The NCI awarded a $600,000 grant to a University of California researcher to publicize internal documents of the Brown and Williamson Tobacco Company and tobacco industry campaign contributions. More recently, the NCI doled out $1 million to the Tobacco Control Resource Center at the Northeastern University School of Law.

These "cancer research" funds will be used to assist states filing class action lawsuits to recover medical costs related to smoking.

In protest, a House appropriations committee directed the NCI to defund the California researcher, and the National Review labeled that grant a promotion of "de facto prohibition."

The NCI's change of course follows the prevailing winds of the anti-tobacco movement in transforming tobacco use from a health issue to a moral one. George Santayana wrote that "fanaticism consists of redoubling your effort when you have forgotten your aim."

One of the NCI's objectives for the past decade has been to encourage more smokers to quit, but the institute has a meager and entirely forgettable record in traditional smoking cessation. For example, the NCI recently reported only marginal results from its Community Intervention Trial for Smoking Cessation (COMMIT), a nationwide program which cost $45 million.

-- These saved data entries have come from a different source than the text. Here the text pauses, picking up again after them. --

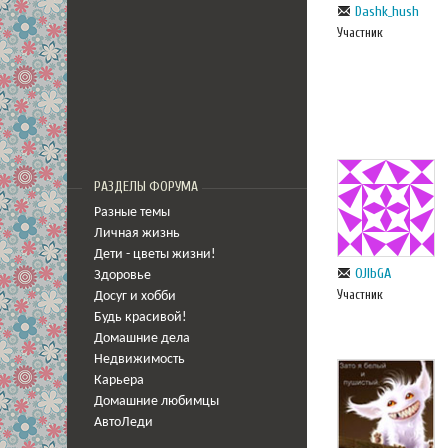
Dashk_hush
Участник
РАЗДЕЛЫ ФОРУМА
Разные темы
Личная жизнь
Дети - цветы жизни!
OJlbGA
Здоровье
Участник
Досуг и хобби
Будь красивой!
Домашние дела
Недвижимость
Карьера
Домашние любимцы
АвтоЛеди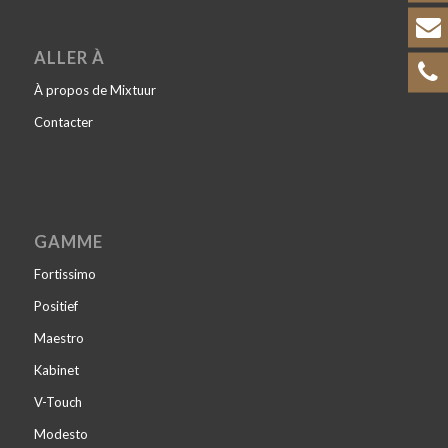
ALLER À
À propos de Mixtuur
Contacter
GAMME
Fortissimo
Positief
Maestro
Kabinet
V-Touch
Modesto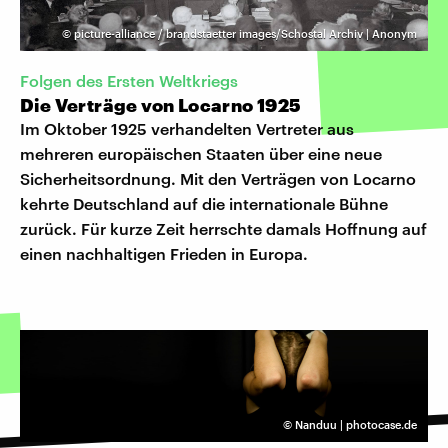
©
picture-alliance / brandstaetter images/Schostal Archiv | Anonym
Folgen des Ersten Weltkriegs
Die Verträge von Locarno 1925
Im Oktober 1925 verhandelten Vertreter aus
mehreren europäischen Staaten über eine neue
Sicherheitsordnung. Mit den Verträgen von Locarno
kehrte Deutschland auf die internationale Bühne
zurück. Für kurze Zeit herrschte damals Hoffnung auf
einen nachhaltigen Frieden in Europa.
©
Nanduu | photocase.de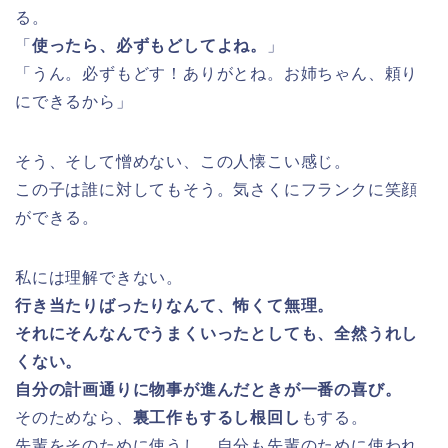
る。
「
使ったら、必ずもどしてよね。
」
「うん。必ずもどす！ありがとね。お姉ちゃん、頼り
にできるから」
そう、そして憎めない、この人懐こい感じ。
この子は誰に対してもそう。気さくにフランクに笑顔
ができる。
私には理解できない。
行き当たりばったりなんて、怖くて無理。
それにそんなんでうまくいったとしても、全然うれし
くない。
自分の計画通りに物事が進んだときが一番の喜び。
そのためなら、
裏工作もするし根回し
もする。
先輩をそのために使うし、自分も先輩のために使われ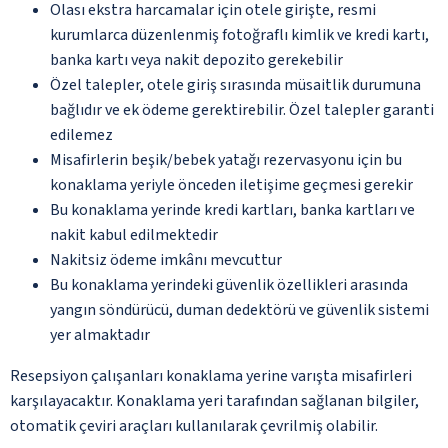
Olası ekstra harcamalar için otele girişte, resmi
kurumlarca düzenlenmiş fotoğraflı kimlik ve kredi kartı,
banka kartı veya nakit depozito gerekebilir
Özel talepler, otele giriş sırasında müsaitlik durumuna
bağlıdır ve ek ödeme gerektirebilir. Özel talepler garanti
edilemez
Misafirlerin beşik/bebek yatağı rezervasyonu için bu
konaklama yeriyle önceden iletişime geçmesi gerekir
Bu konaklama yerinde kredi kartları, banka kartları ve
nakit kabul edilmektedir
Nakitsiz ödeme imkânı mevcuttur
Bu konaklama yerindeki güvenlik özellikleri arasında
yangın söndürücü, duman dedektörü ve güvenlik sistemi
yer almaktadır
Resepsiyon çalışanları konaklama yerine varışta misafirleri
karşılayacaktır. Konaklama yeri tarafından sağlanan bilgiler,
otomatik çeviri araçları kullanılarak çevrilmiş olabilir.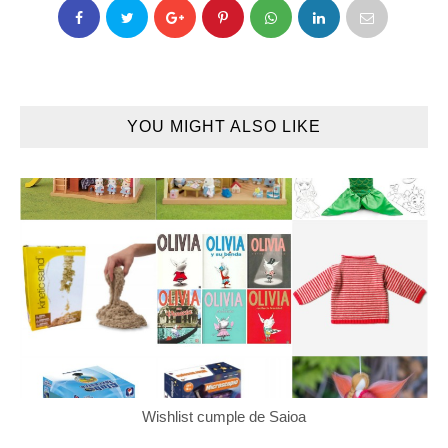
YOU MIGHT ALSO LIKE
Wishlist cumple de Saioa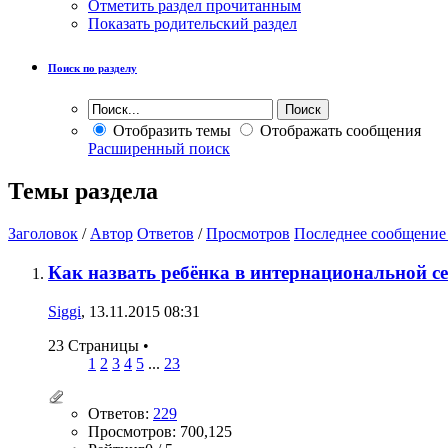
Отметить раздел прочитанным
Показать родительский раздел
Поиск по разделу
Отобразить темы
Отображать сообщения
Расширенный поиск
Темы раздела
Заголовок
/
Автор
Ответов
/
Просмотров
Последнее сообщение
Как назвать ребёнка в интернациональной с
Siggi
, 13.11.2015 08:31
23 Страницы
•
1
2
3
4
5
...
23
Ответов:
229
Просмотров: 700,125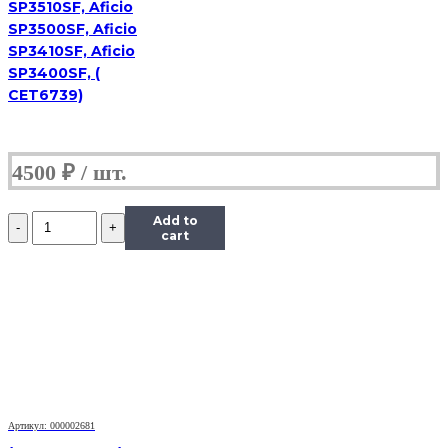
SP3510SF, Aficio
SP3500SF, Aficio
SP3410SF, Aficio
SP3400SF, (
CET6739)
4500
₽
Количество
Add to
RC2-
cart
9208
Вал
резиновый
(нижний)
Hi-
Black
для
P1102/1606/1566/M1212/1536
Артикул: 000002681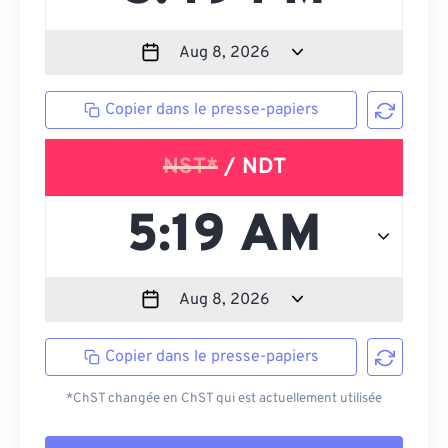
Copier dans le presse-papiers
NST*
/ NDT
Copier dans le presse-papiers
*ChST changée en ChST qui est actuellement utilisée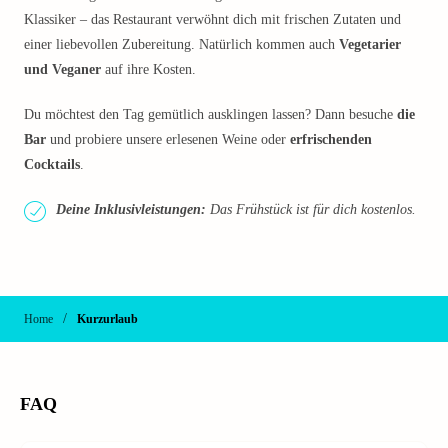
Klassiker – das Restaurant verwöhnt dich mit frischen Zutaten und
einer liebevollen Zubereitung. Natürlich kommen auch
Vegetarier
und Veganer
auf ihre Kosten.
Du möchtest den Tag gemütlich ausklingen lassen? Dann besuche
die
Bar
und probiere unsere erlesenen Weine oder
erfrischenden
Cocktails
.
Deine Inklusivleistungen:
Das Frühstück ist für dich kostenlos.
/
Home
Kurzurlaub
FAQ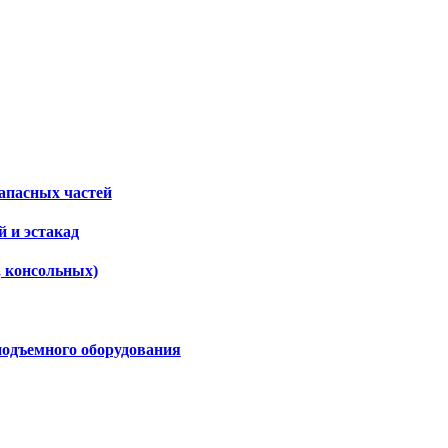
апасных частей
 и эстакад
, консольных)
подъемного оборудования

Nicotine may be the reason people smoke, but it is not the reason that smokers die. COMMIT and similar quit-smoking efforts are a bust for one simple reason: strict adherence to the dogma that quitting smoking requires quitting nicotine altogether.

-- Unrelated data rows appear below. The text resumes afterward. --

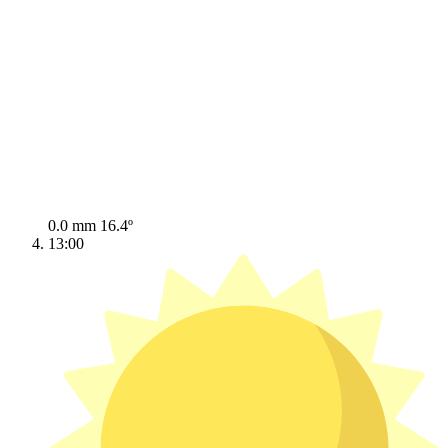
0.0 mm
16.4º
13:00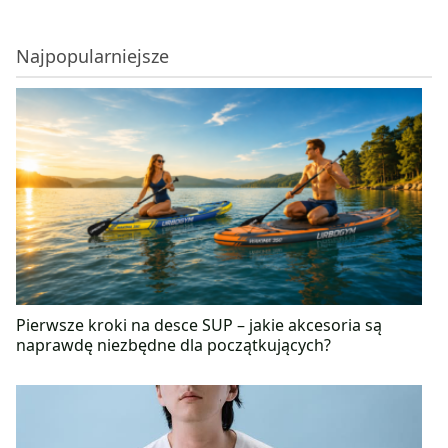
Najpopularniejsze
Pierwsze kroki na desce SUP – jakie akcesoria są
naprawdę niezbędne dla początkujących?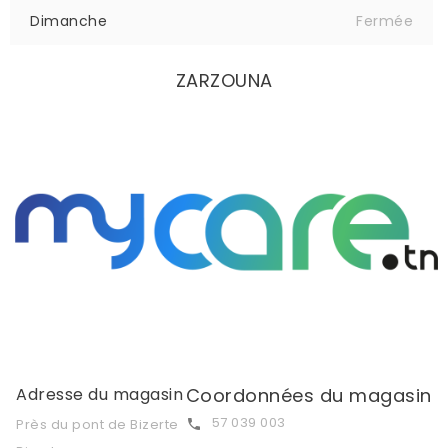
Dimanche
Fermée
ZARZOUNA
Adresse du magasin
Coordonnées du magasin
57 039 003
Près du pont de Bizerte
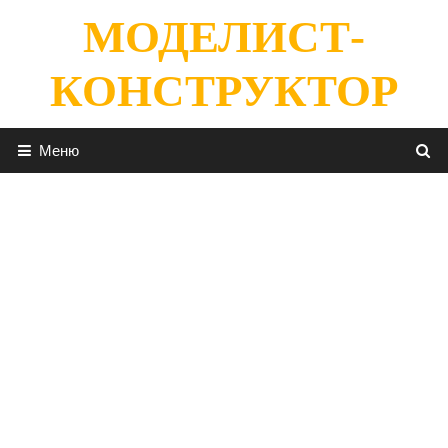
Перейти
МОДЕЛИСТ-
к
содержимому
КОНСТРУКТОР
Меню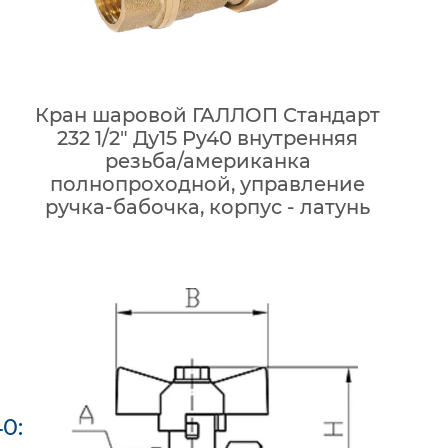
Кран шаровой ГАЛЛОП Стандарт
232 1/2″ Ду15 Py40 внутренняя
резьба/американка
полнопроходной, управление
ручка-бабочка, корпус - латунь
0: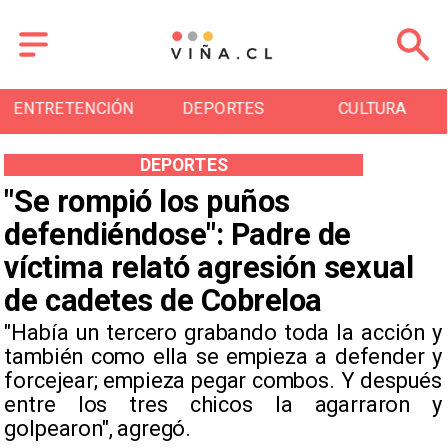
ENTRETENCIÓN
DEPORTES
CULTURA
DEPORTES
"Se rompió los puños
defendiéndose": Padre de
víctima relató agresión sexual
de cadetes de Cobreloa
"Había un tercero grabando toda la acción y
también como ella se empieza a defender y
forcejear; empieza pegar combos. Y después
entre los tres chicos la agarraron y
golpearon", agregó.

In other words, the smoker who is trying to break one of mankind's most powerful addictions should just think pleasant thoughts. An NCI smoking cessation manual, "How to Help Your Patients Stop Smoking," counsels physicians to offer these pitiful tips to smokers experiencing powerful nicotine withdrawal symptoms:

  • Keep your hands busy -- doodle, knit, type a letter.
  • Try carrots, sunflower seeds, apples, celery, raisins, or sugarless gum.
  • Cut a drinking straw into cigarette-sized pieces and inhale air.
  • Get up and move about, or do something else.
  • Look at your watch whenever the urge to smoke hits you.
  • Wear a rubber band around your wrist. When you really feel like you want a cigarette, snap the rubber band... and in your mind say STOP...picture in your mind a red stop sign.
  • Don't sit in your favorite chair.
  • Eat your lunch in a different location.
  • Keep a daydream ready to go.
  • Breathe in deeply and slowly, while you count to five; breathe out slowly, counting to five again.
  • Take 10 deep breaths and hold the last one while lighting a match. Exhale slowly and blow out the match. Pretend it is a cigarette, and crush it out in an ashtray.
Let's face it, many smokers just can't make daydreaming or doodling work for them. They need nicotine, and alternative systems now exist for delivering the drug to them. For example, smokeless tobacco delivers the nicotine kick smokers crave, is widely available without prescription, and is scientifically proven to be 98% safer than smoking. The only consequential risk of smokeless tobacco use is oral cancer, but the risk is half that of cigarette smoking. Lung cancer, heart disease and emphysema risks are not present with smokeless use; therefore, smokers who switch reduce all tobacco-related health risks.

Switching to smokeless tobacco is also a practical and workable harm reduction strategy for the nation's 46 million smokers. Newer smokeless tobacco products can be used essentially invisibly, and spitting is minimal to nonexistent. Thus, it is not surprising that the Centers for Disease Control and Prevention reports that up to 2 million smokers have quit smoking by switching to smokeless.

In September an FDA advisory panel acknowledged that quitting smoking -- without necessarily quitting nicotine -- is the key to reducing health risks. The panel recommended that nicotine gum is safe enough to be released from prescription status.

If the FDA deregulates nicotine instead of regulating tobacco, then at least one federal agency will be on the right track to help the nation's smokers. The NCI should immediately suspend its "politically correct" and tax-dollar foolish nicotine prohibition programs and return to its mandate of pursuing objective scientific research.